Over on the motherboard side, things weren’t going well, either. Intel’s intention was to integrate an Optane interface directly onto its processors, much the way DRAM interfaces appear now. You’d have Optane DIMMs alongside your commodity DRAM DIMMs. That would make Optane a must-have feature (literally) on certain Intel-based systems. Not coincidentally, it also locked out AMD and other chipmakers, because the unique DDRT interface was proprietary to Intel. Even Micron couldn’t make compatible DIMMs.
In practice, Intel was late to its own market. On-chip support for Optane memory didn’t appear on Xeon processors until two full generations later than Intel had intended. And the Optane DIMMs themselves weren’t available until early in 2019. The delays didn’t help with market acceptance. And the price was a problem. Optane memory was still too expensive. See Rule One.
The economics were looking bleak for both companies. Intel was hemorrhaging about $500 million in Optane-related expenses every quarter; Micron was losing about $150 million per quarter. Anyone looking at the companies’ financials could see that 3D XPoint technology was a drain on their balance sheets with no upside in sight.

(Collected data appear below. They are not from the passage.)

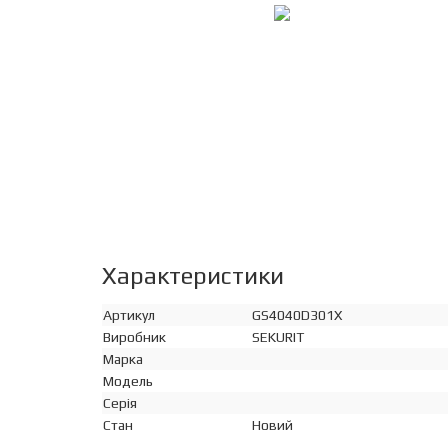
Характеристики
Артикул
GS4040D301X
Виробник
SEKURIT
Марка
Модель
Серія
Стан
Новий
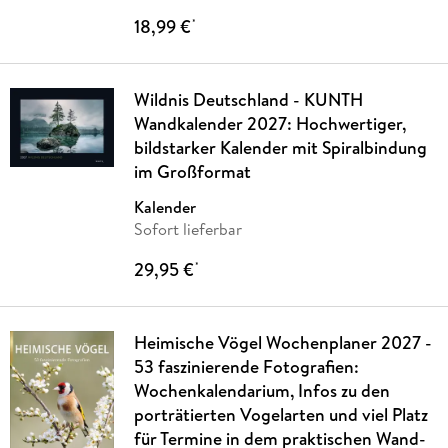
18,99 €
*
Wildnis Deutschland - KUNTH
Wandkalender 2027: Hochwertiger,
bildstarker Kalender mit Spiralbindung
im Großformat
Kalender
Sofort lieferbar
29,95 €
*
Heimische Vögel Wochenplaner 2027 -
53 faszinierende Fotografien:
Wochenkalendarium, Infos zu den
porträtierten Vogelarten und viel Platz
für Termine in dem praktischen Wand-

Short-term losses for R&D are one thing; pouring money down a 3D XPoint hole is another.
In January of this year, Intel abruptly killed off all of its Optane SSDs for consumer desktop and laptop applications, effective immediately (server customers can still buy them). No warning was given and no replacements were planned. The optics weren’t good.
Micron didn’t have the financial wherewithal to wait it out any longer. As innovative and exciting as 3D XPoint memory may be to the enthusiast, it didn’t make economic sense. Driving the price down requires driving the volumes up, and Optane/QuantX shipments just weren’t ramping the way either company had hoped. And even if the technology had caught on, Micron was locked out of the motherboard DIMM market on account of Optane’s proprietary interface. Time to bail. “Micron must be thinking, ‘If Intel can’t make money at this, what hope do we have?’”, says Handy.

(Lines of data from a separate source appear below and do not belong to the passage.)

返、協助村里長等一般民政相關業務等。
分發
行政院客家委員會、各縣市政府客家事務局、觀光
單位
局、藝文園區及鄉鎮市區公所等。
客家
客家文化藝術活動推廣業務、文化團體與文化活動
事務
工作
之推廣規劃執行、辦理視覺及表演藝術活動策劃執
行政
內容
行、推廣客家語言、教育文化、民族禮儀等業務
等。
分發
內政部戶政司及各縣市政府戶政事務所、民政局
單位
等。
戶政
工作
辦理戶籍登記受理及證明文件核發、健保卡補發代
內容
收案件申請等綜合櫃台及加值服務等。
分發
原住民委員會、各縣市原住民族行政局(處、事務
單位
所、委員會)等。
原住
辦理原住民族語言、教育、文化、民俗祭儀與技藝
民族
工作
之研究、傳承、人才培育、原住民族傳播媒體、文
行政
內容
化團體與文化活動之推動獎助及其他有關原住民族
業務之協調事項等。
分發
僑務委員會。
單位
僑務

As it stands, Micron’s fab in Utah is the sole source of production-quantity 3D XPoint memories, and Micron wants to sell the facility to recoup some of its losses. That will eventually leave Intel with no source of supply, but the situation isn’t too dire. For starters, Micron has guaranteed to supply Intel for “the next several quarters,” so there’s no rush. Also, Intel has its own fab in New Mexico that could potentially be ramped up to make Optane chips.
That is, if Intel wants to stay the course. Only a few months ago, then-CEO Bob Swan made encouraging noises about Optane, and executive VP/GM Navin Shenoy called it a “disruptive, once-in-a-decade” invention. But Swan has vacated the big chair since then, and incoming CEO Pat Gelsinger may have other ideas.

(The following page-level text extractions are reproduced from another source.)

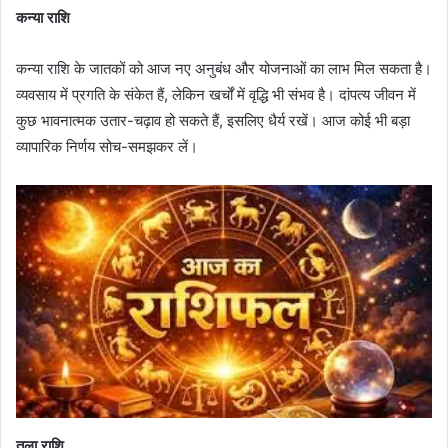
कन्या राशि
कन्या राशि के जातकों को आज नए अनुबंध और योजनाओं का लाभ मिल सकता है।
व्यवसाय में प्रगति के संकेत हैं, लेकिन खर्चों में वृद्धि भी संभव है। दांपत्य जीवन में
कुछ भावनात्मक उतार-चढ़ाव हो सकते हैं, इसलिए धैर्य रखें। आज कोई भी बड़ा
व्यापारिक निर्णय सोच-समझकर लें।
तुला राशि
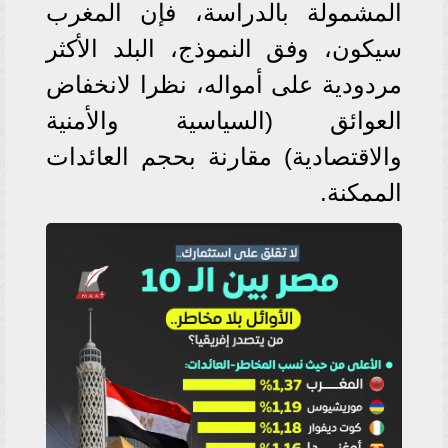
المشمولة بالدراسة، فإن المغرب
سيكون، وفق النموذج، البلد الأكثر
مردودية على أمواله، نظرا لانخفاض
العوائق (السياسية والأمنية
والاقتصادية) مقارنة بحجم العائدات
الممكنة.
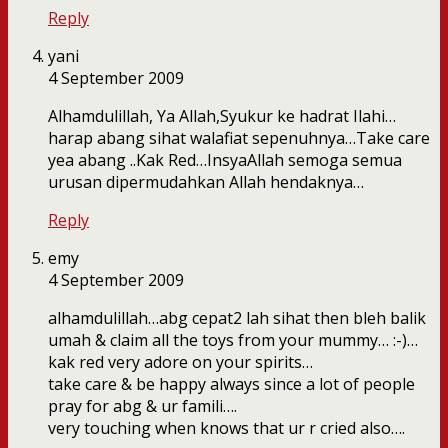
Reply
yani
4 September 2009
Alhamdulillah, Ya Allah,Syukur ke hadrat Ilahi…
harap abang sihat walafiat sepenuhnya…Take care
yea abang ..Kak Red…InsyaAllah semoga semua
urusan dipermudahkan Allah hendaknya…
Reply
emy
4 September 2009
alhamdulillah…abg cepat2 lah sihat then bleh balik
umah & claim all the toys from your mummy… :-)…
kak red very adore on your spirits…
take care & be happy always since a lot of people
pray for abg & ur famili….
very touching when knows that ur r cried also….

None of this is good news for the Intel customers who actually do use Optane, either as memory DIMMs or as SSDs. They presumably like the product, which has no comparable replacement. Micron’s departure removes one leg of the two-legged stool, and Intel’s brusque cancelation of Optane SSDs doesn’t make it look any more stable. Any Intel-based system has always relied on a sole source of supply for the processor. Now it has a single supplier for the memory, too. How much perceived risk are system builders willing to take on in exchange for Optane’s performance benefits?
There are plenty of ways to design nonvolatile memory. But to sell them in any kind of volume, you have to adhere to the rules of NVM. Even the biggest players don’t get a free pass.
I recall the split with Micron only mentioned collaboration and supply arrangement through gen2. Intel has gen3 and gen4 Optane on its roadmap, so presumably Intel already has intentions to manufacture the later generations of Optane and some idea of the improvements to be made. Their response to Micron’s recent announcement was that it does not affect Intel’s Optane plans or its ability to supply Optane.
I believe Ice Lake Server will support gen2 and Sapphire Rapids roadmap shows gen3 Optane.